#### [Required action]
If an entry below holds a picture, skip the picture and copy everything else exactly.

#### [Given data]
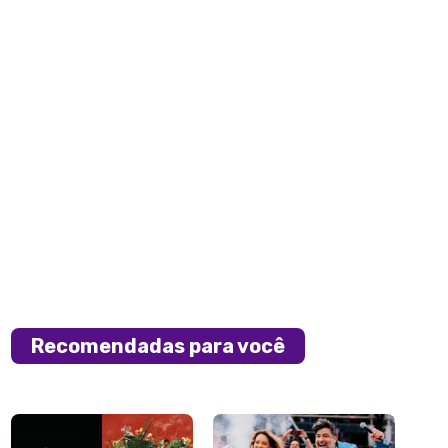
Recomendadas para você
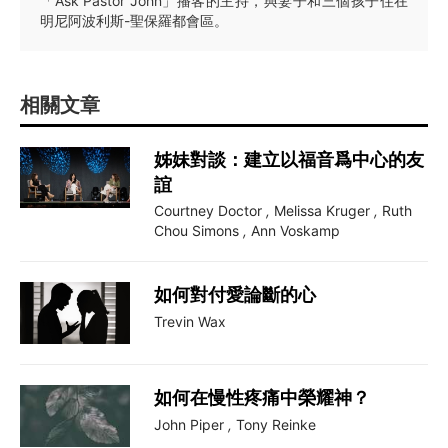
「Ask Pastor John」播客的主持，與妻子和三個孩子住在
明尼阿波利斯-聖保羅都會區。
相關文章
姊妹對談：建立以福音爲中心的友
誼
Courtney Doctor
,
Melissa Kruger
,
Ruth
Chou Simons
,
Ann Voskamp
如何對付愛論斷的心
Trevin Wax
如何在慢性疼痛中榮耀神？
John Piper
,
Tony Reinke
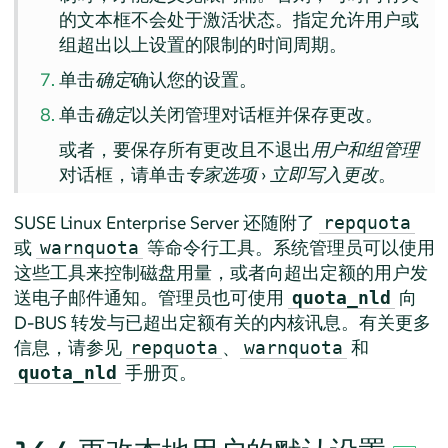
的文本框不会处于激活状态。指定允许用户或
组超出以上设置的限制的时间周期。
单击
确定
确认您的设置。
单击
确定
以关闭管理对话框并保存更改。
或者，要保存所有更改且不退出
用户和组管理
对话框，请单击
专家选项
›
立即写入更改
。
SUSE Linux Enterprise Server
还随附了
repquota
或
等命令行工具。系统管理员可以使用
warnquota
这些工具来控制磁盘用量，或者向超出定额的用户发
送电子邮件通知。管理员也可使用
向
quota_nld
D-BUS 转发与已超出定额有关的内核讯息。有关更多
信息，请参见
、
和
repquota
warnquota
手册页。
quota_nld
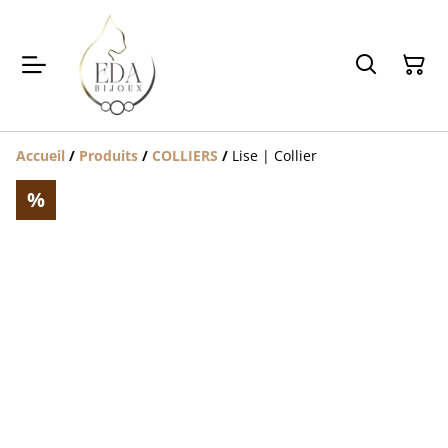
Accueil
/
Produits
/
COLLIERS
/
Lise | Collier
%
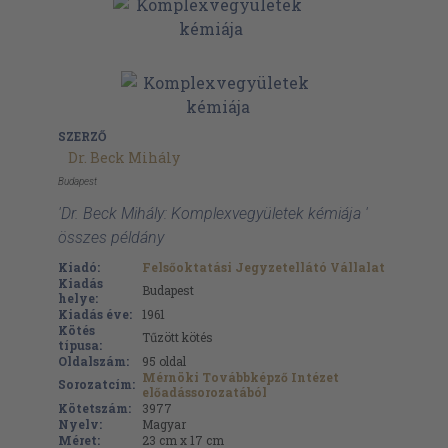
SZERZŐ
Dr. Beck Mihály
Budapest
'Dr. Beck Mihály: Komplexvegyületek kémiája '
összes példány
Kiadó:
Felsőoktatási Jegyzetellátó Vállalat
Kiadás
Budapest
helye:
Kiadás éve:
1961
Kötés
Tűzött kötés
típusa:
Oldalszám:
95
oldal
Mérnöki Továbbképző Intézet
Sorozatcím:
előadássorozatából
Kötetszám:
3977
Nyelv:
Magyar
Méret:
23 cm x 17 cm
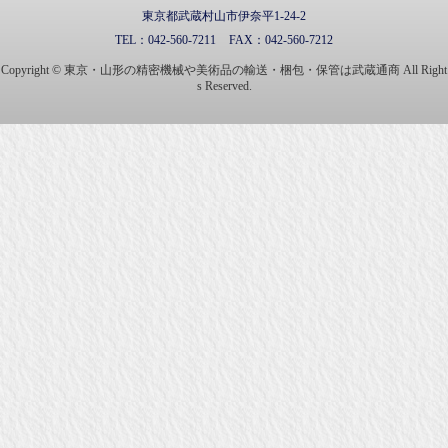
東京都武蔵村山市伊奈平1-24-2
TEL：
042-560-7211
FAX：
042-560-7212
Copyright © 東京・山形の精密機械や美術品の輸送・梱包・保管は武蔵通商 All Right
s Reserved.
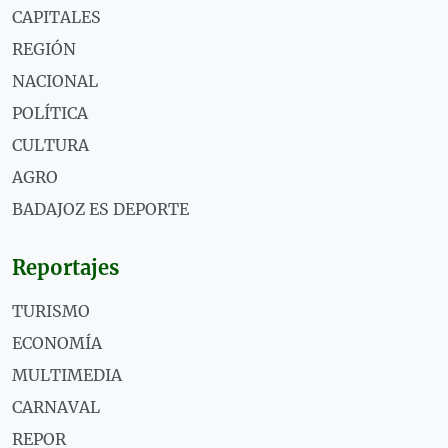
CAPITALES
REGIÓN
NACIONAL
POLÍTICA
CULTURA
AGRO
BADAJOZ ES DEPORTE
Reportajes
TURISMO
ECONOMÍA
MULTIMEDIA
CARNAVAL
REPOR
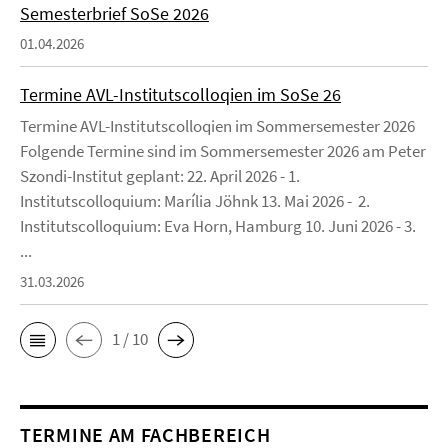
Semesterbrief SoSe 2026
01.04.2026
Termine AVL-Institutscolloqien im SoSe 26
Termine AVL-Institutscolloqien im Sommersemester 2026
Folgende Termine sind im Sommersemester 2026 am Peter
Szondi-Institut geplant: 22. April 2026 - 1.
Institutscolloquium: Marília Jöhnk 13. Mai 2026 - 2.
Institutscolloquium: Eva Horn, Hamburg 10. Juni 2026 - 3.
...
31.03.2026
1 / 10
TERMINE AM FACHBEREICH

#### [Result for this exercise]
Recomendadas para você
「Ask Pastor John」播客的主持，與妻子和三個孩子住在
明尼阿波利斯-聖保羅都會區。
相關文章
姊妹對談：建立以福音爲中心的友
誼
Courtney Doctor
,
Melissa Kruger
,
Ruth
Chou Simons
,
Ann Voskamp
如何對付愛論斷的心
Trevin Wax
如何在慢性疼痛中榮耀神？
John Piper
,
Tony Reinke
的文本框不会处于激活状态。指定允许用户或
组超出以上设置的限制的时间周期。
单击
确定
确认您的设置。
单击
确定
以关闭管理对话框并保存更改。
或者，要保存所有更改且不退出
用户和组管理
对话框，请单击
专家选项
›
立即写入更改
。
SUSE Linux Enterprise Server
还随附了
repquota
或
等命令行工具。系统管理员可以使用
warnquota
这些工具来控制磁盘用量，或者向超出定额的用户发
送电子邮件通知。管理员也可使用
向
quota_nld
D-BUS 转发与已超出定额有关的内核讯息。有关更多
信息，请参见
、
和
repquota
warnquota
手册页。
quota_nld
Accueil
/
Produits
/
COLLIERS
/
Lise | Collier
%
SZERZŐ
Dr. Beck Mihály
Budapest
'Dr. Beck Mihály: Komplexvegyületek kémiája '
összes példány
Kiadó:
Felsőoktatási Jegyzetellátó Vállalat
Kiadás
Budapest
helye:
Kiadás éve:
1961
Kötés
Tűzött kötés
típusa:
Oldalszám:
95
oldal
Mérnöki Továbbképző Intézet
Sorozatcím:
előadássorozatából
Kötetszám:
3977
Nyelv:
Magyar
Méret:
23 cm x 17 cm
東京都武蔵村山市伊奈平1-24-2
TEL：
042-560-7211
FAX：
042-560-7212
Copyright © 東京・山形の精密機械や美術品の輸送・梱包・保管は武蔵通商 All Right
s Reserved.
CAPITALES
REGIÓN
NACIONAL
POLÍTICA
CULTURA
AGRO
BADAJOZ ES DEPORTE
Reportajes
TURISMO
ECONOMÍA
MULTIMEDIA
CARNAVAL
REPOR
Semesterbrief SoSe 2026
01.04.2026
Termine AVL-Institutscolloqien im SoSe 26
Termine AVL-Institutscolloqien im Sommersemester 2026
Folgende Termine sind im Sommersemester 2026 am Peter
Szondi-Institut geplant: 22. April 2026 - 1.
Institutscolloquium: Marília Jöhnk 13. Mai 2026 - 2.
Institutscolloquium: Eva Horn, Hamburg 10. Juni 2026 - 3.
...
31.03.2026
1 / 10
TERMINE AM FACHBEREICH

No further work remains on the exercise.